Fidelity managers are not permitted to talk about individual stocks, said Mr. Mangum, but there are six investment buckets in the fund. Three core buckets are the stable growth companies, such as advertising, pharmaceuticals, healthcare, retail, food and consumer nondurables; financial sector companies; and technology stocks. Much of the fund's assets are invested in the core buckets.
The three noncore buckets hold energy, utilities and cyclical stocks where Mr. Mangum said he looks for more opportunistic bets. "Long-term, you wouldn't expect this fund to own a lot of cyclicals or energy stocks, but this is where we may find some opportunities."
Mr. Mangum said investors in the fund should not expect a lot of change in the future in the fund's management. "I'm not trying to hit home runs with regard to returns. And that's what I think shareholders in the fund want. They aren't invested in the Dividend Growth Fund for earth-shattering returns. They want the steady pace."

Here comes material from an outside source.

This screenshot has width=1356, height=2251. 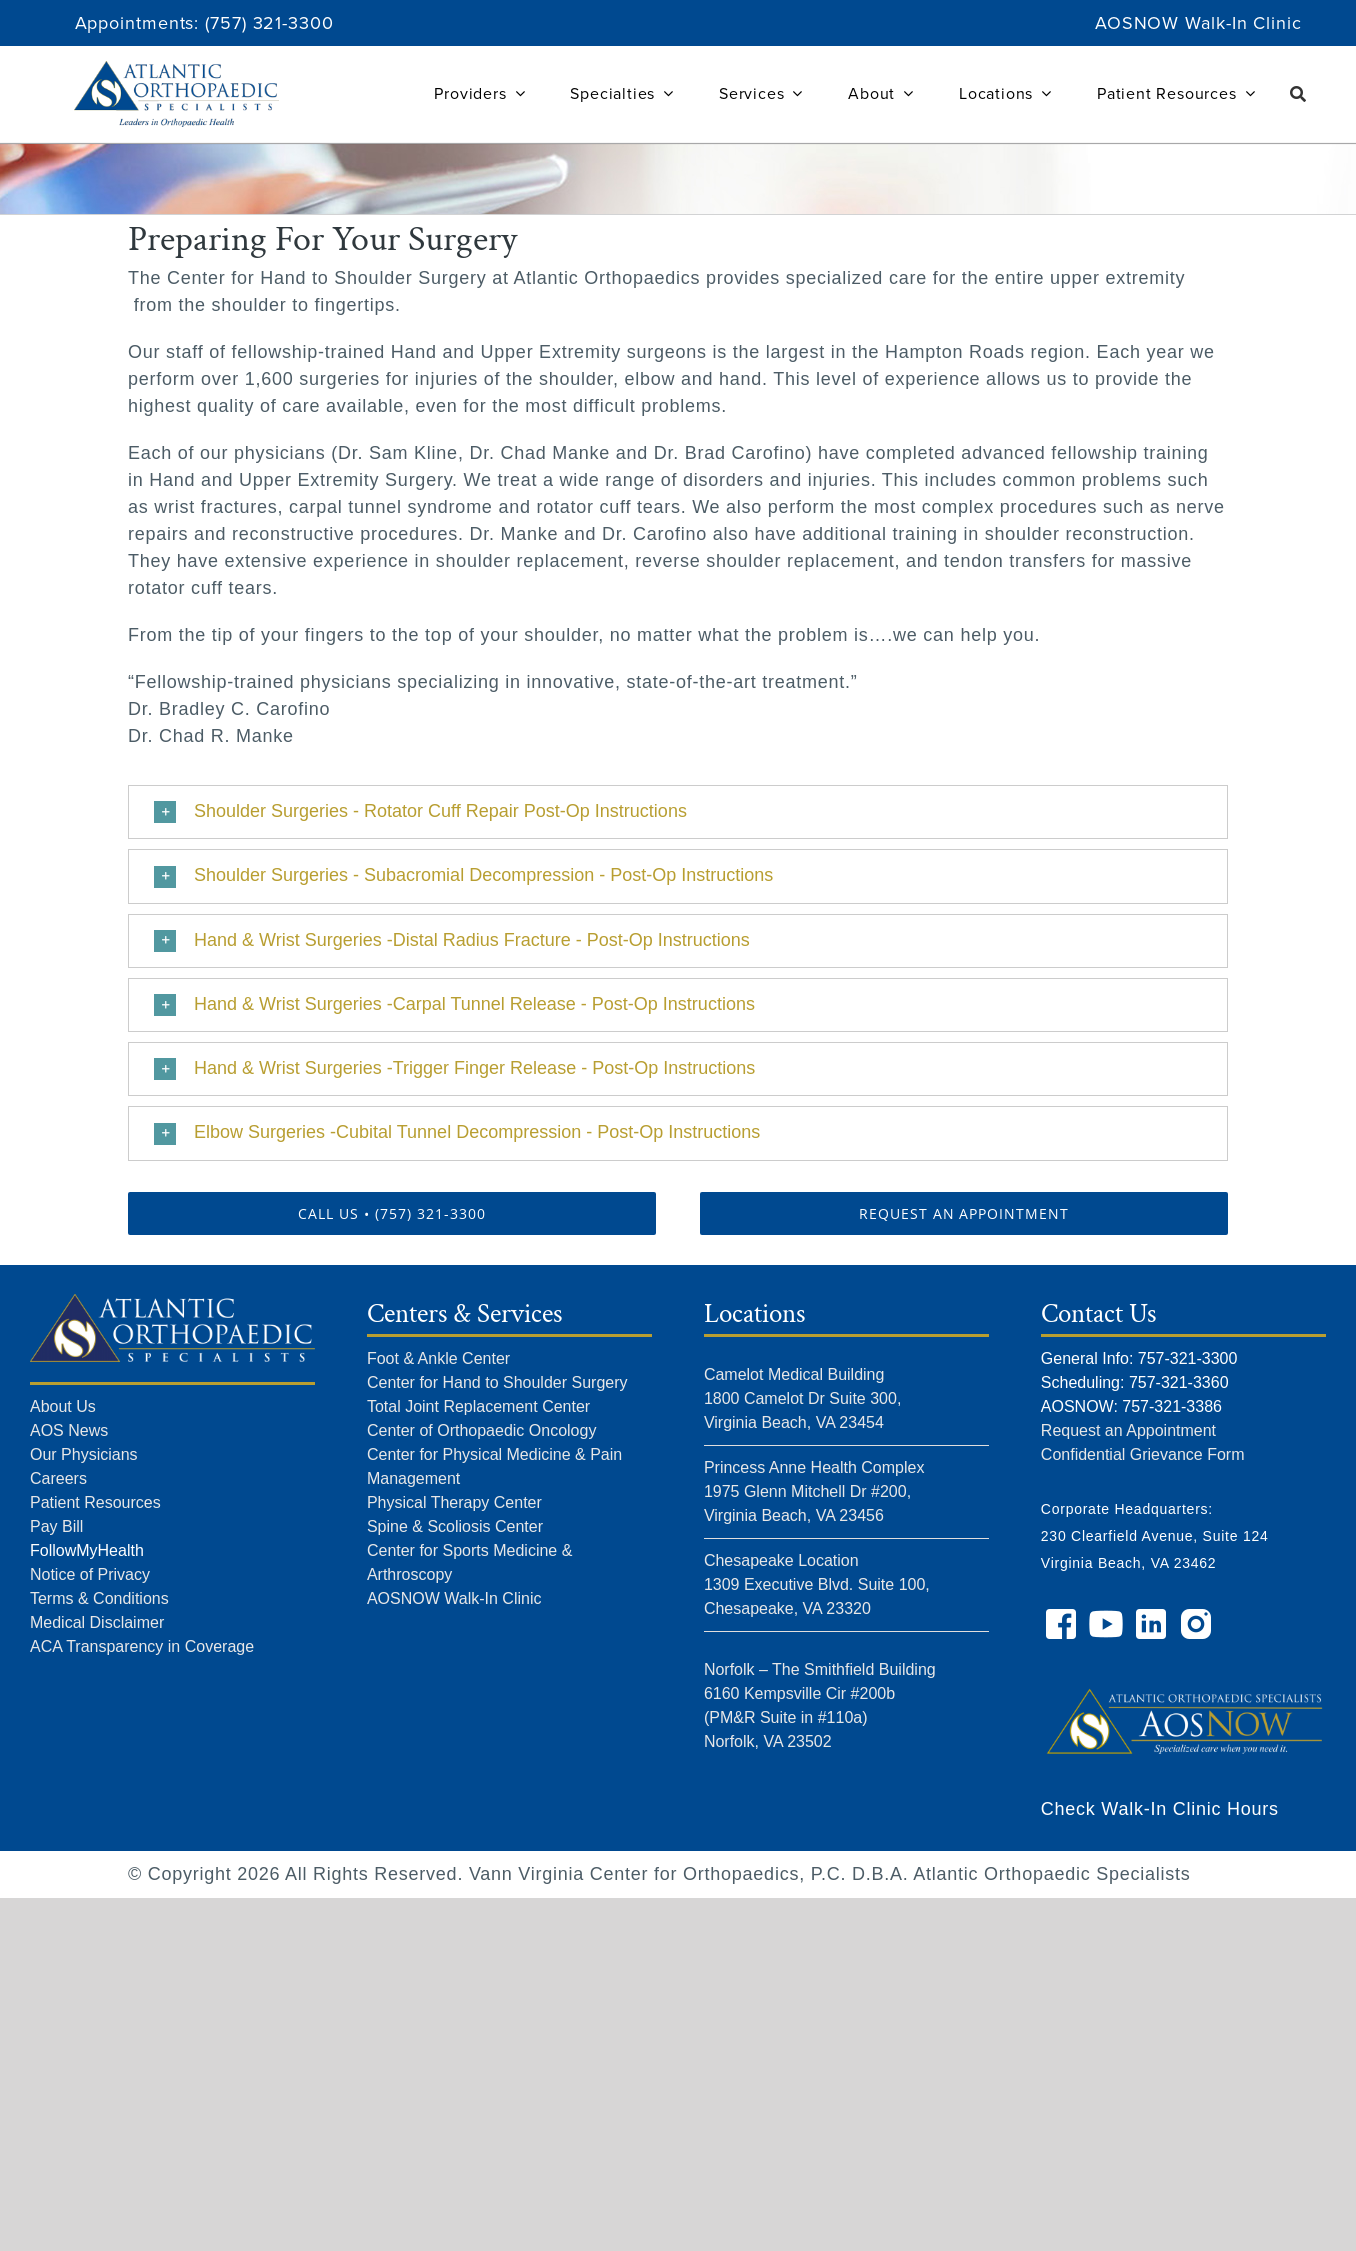 I want to click on Foot & Ankle Center, so click(x=438, y=1358).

In the fixed-income area, there was very little movement among the top funds for the five years ended June 30 and high-yield bond funds continued their dominance. Of the top 25 bond funds, 13 were high-yield, six were intermediate-term corporate funds, two were long-term corporate funds, three were multiduration and sector and one was an intermediate-term government fund, according to Morningstar's category classification.
The Fidelity Spartan High-Income Fund remained very firmly in the top spot, with a 13.4% return for the five years ended June 30, followed again in second place by the PIMCO High-Yield Institutional Bond Fund with 11.8%. The Franklin AGE High-Income Institutional Fund moved up to third place with a 10.7% return from fourth place last quarter. The Federated High-Income Bond/A Fund moved up to fourth place with a 10.6% return from fifth last quarter. The Kemper High-Yield/A Fund was fifth at 10.5%, up one spot from sixth.

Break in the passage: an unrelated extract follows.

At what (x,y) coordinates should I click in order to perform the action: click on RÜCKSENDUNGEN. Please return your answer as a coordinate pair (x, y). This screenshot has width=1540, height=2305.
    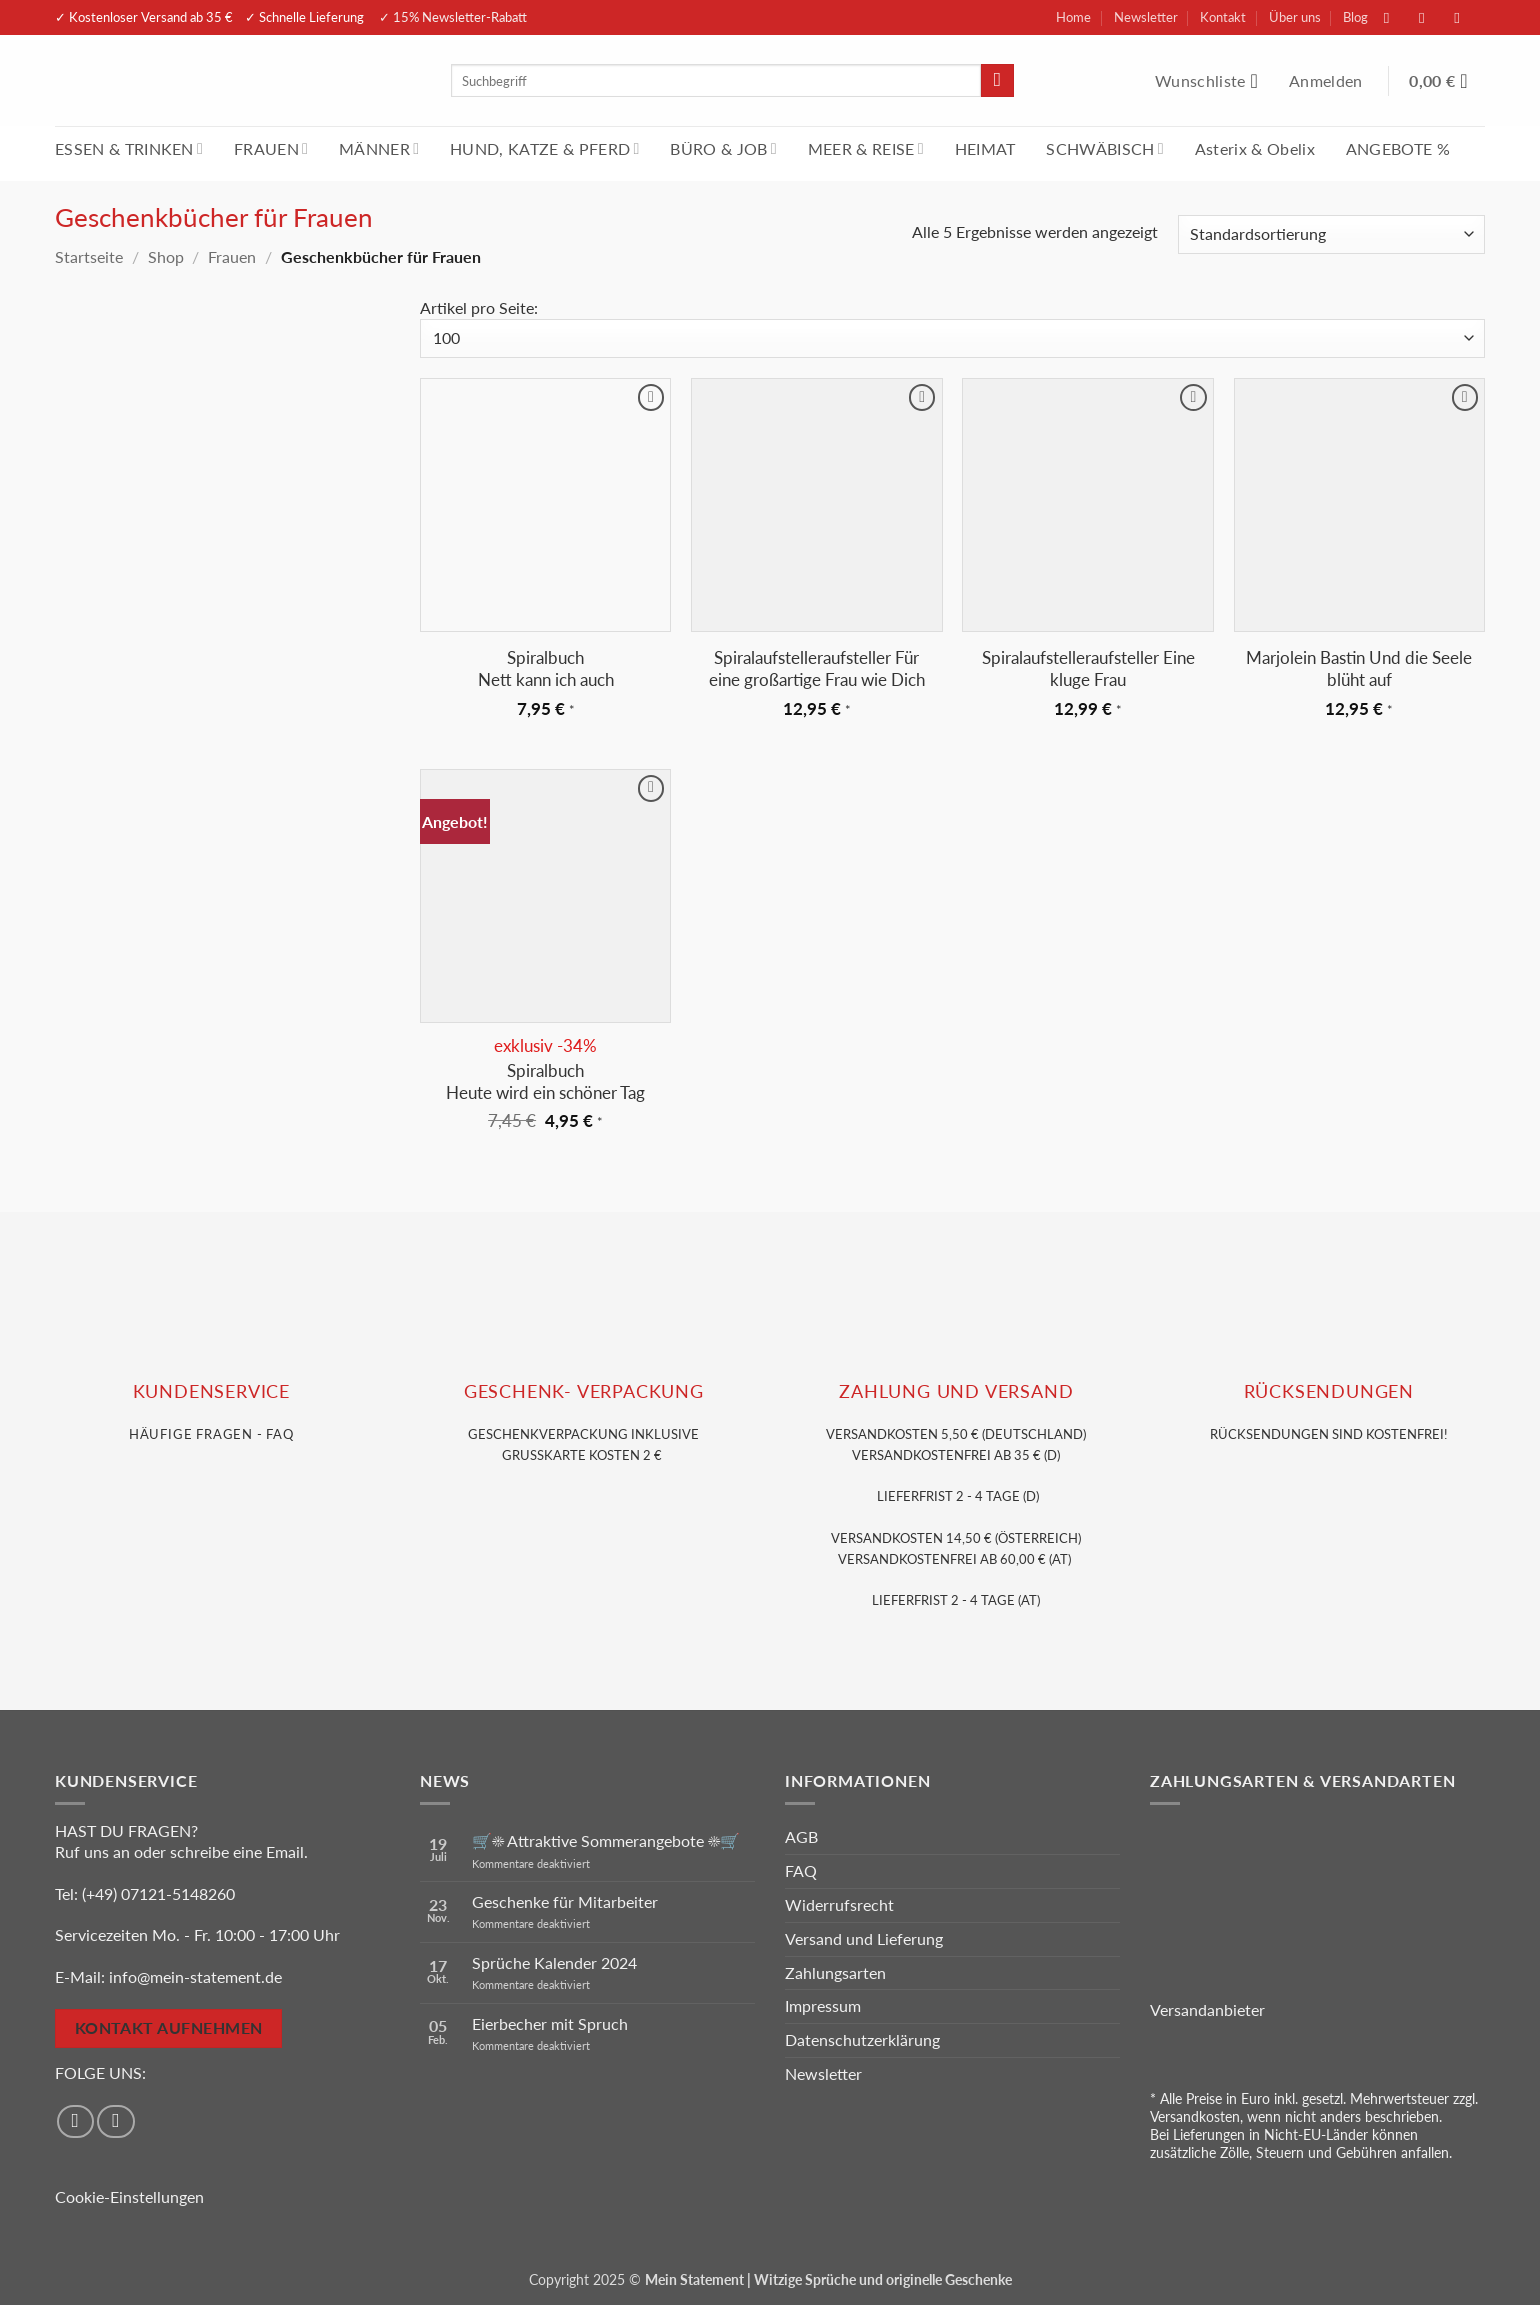
    Looking at the image, I should click on (1329, 1391).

High-yield funds also monopolized the one-year fixed-income rankings, with 11 of the top 25 funds investing in the asset class. Eight of the top 25 were intermediate-term corporate bond funds, four were long-term corporate bond funds, one was an intermediate-term government fund and one was multisector and duration. Two of the top 25 bond funds were passive.
The Fidelity Spartan High-Income Fund also remained the top fund for the year ended June 30 with a 16.63% return. Fidelity Capital and Income followed for the second time in second place with a 16.55% return
The Vanguard Fixed-Income Long-term Corporate Bond Fund moved up to third place from fourth last quarter with a 16.4% return. The Janus Flexible Income Fund jumped way up the charts to fourth with a 13.1% return, up from 12th last quarter. In fifth place was the T. Rowe Price High-Yield Fund; last quarter it was third.
Another notable climber was the Norwest Advantage Diversified Bond Fund that climbed to seventh from 19 last quarter with a one-year return of 12.6%. Notable dropouts from the one-year top 25 ranking was the Franklin AGE High-Income Institutional Fund with a 10.4% return, which dropped the fund to 30 from 11th last quarter. The Merrill Lynch Corporate High-Income Fund plummeted down to 58th for the one-year ended June 30 from 16th as of March 31.